Entre sidération et solidarité
La bataille qui doit nous animer est de réussir à influer sur la lecture de ce nouveau mythe collectif pour contrer ces plans. L’épidémie ne fait aujourd’hui qu’exacerber les traits de l’individualisme contemporain et de la société qui l’accompagne. Il pourrait demain servir l’expansion d’un néolibéralisme encore plus prédateur et s’accordant à merveille d’une société de contrôle, ayant mis la technologie au service d’une surveillance généralisée. L’extrême droite européenne ne s’y est pas trompée, de Salvini à Le Pen, elle a déjà tracé les lignes du monde d’après, mise au pas de l’Union européenne comme outil des nationalismes européens, fermeture des frontières, stigmatisation des étrangers et des populations issues de l’immigration.
Nous nous trouvons dans cette tension entre la sidération et la solidarité, entre de nouveaux moyens pour l’hôpital public et la généralisation du tracking (technique qui vise à suivre les déplacements des citoyen.ne.s par leur téléphone portable), entre les applaudissements aux fenêtres les soirs à 20h et la loi d’urgence sanitaire qui vient porter un coup sans précédent au droit du travail.

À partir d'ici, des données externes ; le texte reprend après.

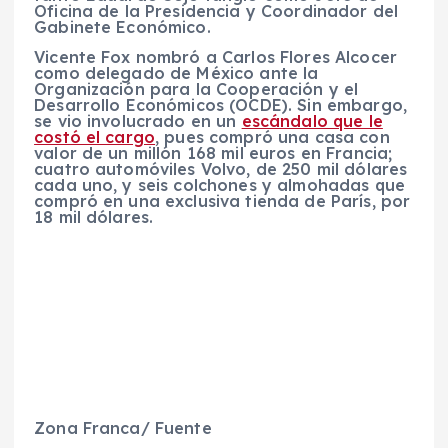
Oficina de la Presidencia y Coordinador del
Gabinete Económico.
Vicente Fox nombró a Carlos Flores Alcocer
como delegado de México ante la
Organización para la Cooperación y el
Desarrollo Económicos (OCDE). Sin embargo,
se vio involucrado en un
escándalo que le
costó el cargo
, pues compró una casa con
valor de un millón 168 mil euros en Francia;
cuatro automóviles Volvo, de 250 mil dólares
cada uno, y seis colchones y almohadas que
compró en una exclusiva tienda de París, por
18 mil dólares.
Zona Franca/ Fuente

Le monde d’après ne va pas de soi
Cette épidémie ne nous débarrassera pas du capitalisme, le monde d’après ne va pas de soi. Construire un monde plus juste qui soit libéré des oppressions où l’humain serait au centre de l’attention passera par la bataille du récit et de l’unité dans le combat émancipateur. Il ne s’agit pas seulement que séparément chaque chapelle de gauche intègre dans son logiciel la question du soin. Comme pour la lutte contre le péril écologique, les intérêts capitalistes liés à la mondialisation et le rapport de force trop déséquilibré doit conduire à un combat commun.
Cette crise et le mythe qui l’accompagne pourraient nous mettre face à un précipice immense si la gauche ne se lance pas dans cette bataille. Déconstruire, inventer, rassembler doivent être les maîtres mots de la période à venir. En effet, si celles et ceux qui croient au progrès et à la possibilité d’un monde construit sur de nouvelles bases n’œuvrent pas ensemble, nous nous exposons au déploiement d’une stratégie du choc, glaçante et implacable, emportant droit du travail, mécanismes de solidarités et libertés publiques.
Hadrien Bortot
Ce récit est légendaire et la bataille dont il est l’enjeu un combat d’arrière-garde. Le Parti communiste, qui veut la livrer, compte sur le malheur universel pour se refaire une santé. C’est une illusion. Rien dans la crise présente n’appelle, pour trouver une issue, à changer de régime politique et à s’engager sur la voie du socialisme.
Nous devrons probablement repenser le rôle de l’État. Pour autant celui-ci ne cessera pas d’être une démocratie et son régime parlementaire. Tous les partis politiques contribueront à cette réflexion, ceux de droite comme ceux de gauche, sans qu’aucun d’eux ne perde son titre à y participer. Chacun y apportera sa part, le PCF la sienne, parmi celles de ses rivaux, celles de ses adversaires.
Mais, forcé de reconnaître de droit ce voisinage concurrentiel, il ne pourra prétendre à aucun monopole. C’est pourtant là la condition minimale que réclame le socialisme pour simplement exister, à moins de changer le sens du mot pour le salut du discours et la survie du parti qui se prévalait de la chose.